Lighthouse Christian Academy currently hosts 269 students in grades PreK–12. At school, each student participates in a distinct, Bible-based curriculum designed to achieve the goals laid forth in the school mission statement, "to develop each child's Christ-like character, intellectual ability, and physical health for the glory of God." In early elementary, students are instructed in topics ranging from language arts classes to Math and Science. Special classes in elementary school include music, art, and PE. The middle-school provides a smooth transition from elementary school into high-school, with special classes changing to electives. The middle and high schools boast choir, band, and art (including photography) electives.
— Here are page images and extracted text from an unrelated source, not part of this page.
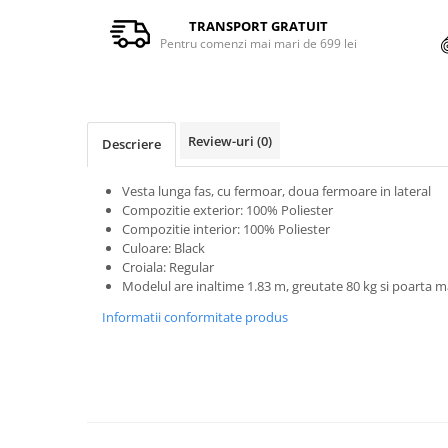
TRANSPORT GRATUIT
Pentru comenzi mai mari de 699 lei
Review-uri
(0)
Descriere
Vesta lunga fas, cu fermoar, doua fermoare in lateral
Compozitie exterior: 100% Poliester
Compozitie interior: 100% Poliester
Culoare: Black
Croiala: Regular
Modelul are inaltime 1.83 m, greutate 80 kg si poarta 
Informatii conformitate produs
Lighthouse Christian Academy seeks an entirely Bible-based approach to instruction. While all students attend Bible classes throughout the entirety of their education, each class is instructed from a Christian perspective.

== Controversy ==

=== National ===
Lighthouse Christian Academy has recently come under fire regarding their admissions policy.

Rep. Katherine Clark, D-Massachusetts, cited Lighthouse Christian Academy's enrollment brochure, which states that the private school can refuse admission or discontinue enrollment of a student living in a home environment that includes 'homosexual or bisexual activity' or 'practicing alternate gender identity'.

Parents are free to choose which school best comports with their religious convictions ... For a real choice and thus real liberty to exist, the government may not impose its own orthodoxy and homogenize all schools to conform to politically correct attitudes and ideologies.
— a statement issued by spokesman Brian Bailey on behalf of the academy.